▸ Instructions to follow: Reproduce exactly, from the data that follows, the line with "Brisbane and unlock", the line with "Our Professional Assistance Services", and every line that lies between them.

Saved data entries
= Beginning of Section =
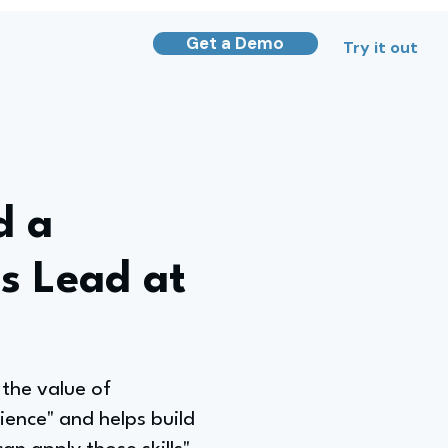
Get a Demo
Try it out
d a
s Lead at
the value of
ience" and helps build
= End of Section =
= Beginning of Section =
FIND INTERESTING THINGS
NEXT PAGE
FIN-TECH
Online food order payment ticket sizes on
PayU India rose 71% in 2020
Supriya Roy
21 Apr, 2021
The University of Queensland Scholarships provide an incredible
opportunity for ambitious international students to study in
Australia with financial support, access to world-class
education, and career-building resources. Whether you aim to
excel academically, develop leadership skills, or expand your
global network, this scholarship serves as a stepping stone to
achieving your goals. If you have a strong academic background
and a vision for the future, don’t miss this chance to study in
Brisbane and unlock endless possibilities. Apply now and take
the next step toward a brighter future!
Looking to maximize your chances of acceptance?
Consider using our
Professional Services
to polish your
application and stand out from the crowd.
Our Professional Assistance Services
= End of Section =
▸ Answer area:
Brisbane and unlock endless possibilities. Apply now and take
the next step toward a brighter future!
Looking to maximize your chances of acceptance?
Consider using our
Professional Services
to polish your
application and stand out from the crowd.
Our Professional Assistance Services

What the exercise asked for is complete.